Residents on this ragged edge of the city responded to the intense four-hour barrage, which ended at around 3 a.m., with angry complaints.
“I’ve got eight kids, and I swear to God none of them slept,” said a red-eyed Abbas abu Zeina, 52, who runs a car-repair shop. “What’s the point of all this? My littlest girl was trembling through it all, no matter how close my wife and I held her.” More explosions were heard late Wednesday and early today in the same area.
Support for the insurgents runs high in the swath of riverside territory on Baghdad’s southern outskirts, a Sunni and tribal-dominated area where the city peters out into date groves and lettuce fields.
“My uncle is in the resistance -- almost all of us have a family member who is,” said Walid Mohammed, 31, who was sheltering around a campfire with a group of grove workers.
“The Americans are just trying to flex their muscles,” his 25-year-old companion, Rifat Hadi Nayef, added. “We are not impressed.”
The suicide car bombing in Irbil shattered what had largely been a prevailing calm in the Kurdish north, a region generally less volatile and dangerous than other parts of the country since the fall of Hussein.
Irbil, 220 miles north of Baghdad, is the seat of the Kurdish parliament and several government ministries.
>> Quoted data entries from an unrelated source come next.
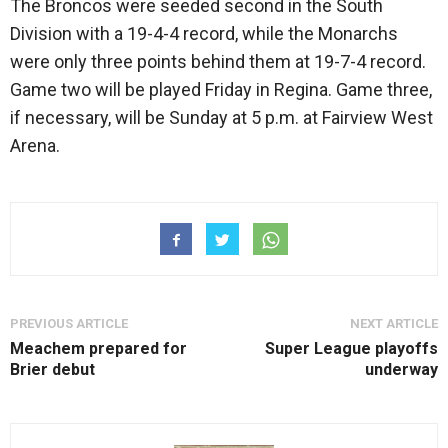
The Broncos were seeded second in the South
Division with a 19-4-4 record, while the Monarchs
were only three points behind them at 19-7-4 record.
Game two will be played Friday in Regina. Game three,
if necessary, will be Sunday at 5 p.m. at Fairview West
Arena.
PREVIOUS ARTICLE
NEXT ARTICLE
Meachem prepared for
Super League playoffs
Brier debut
underway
The target of Wednesday’s bombing was the Interior Ministry, where a similar attack had been foiled six weeks earlier.
The bomb exploded just outside the ministry’s gates, incinerating nearby cars and sending pedestrians fleeing in terror.
“It was atrocious,” witness Hoshiar Aziz said.
A police colonel, Khorsheed Abdullah, said authorities were investigating the possibility that the bomber was a foreign jihadi.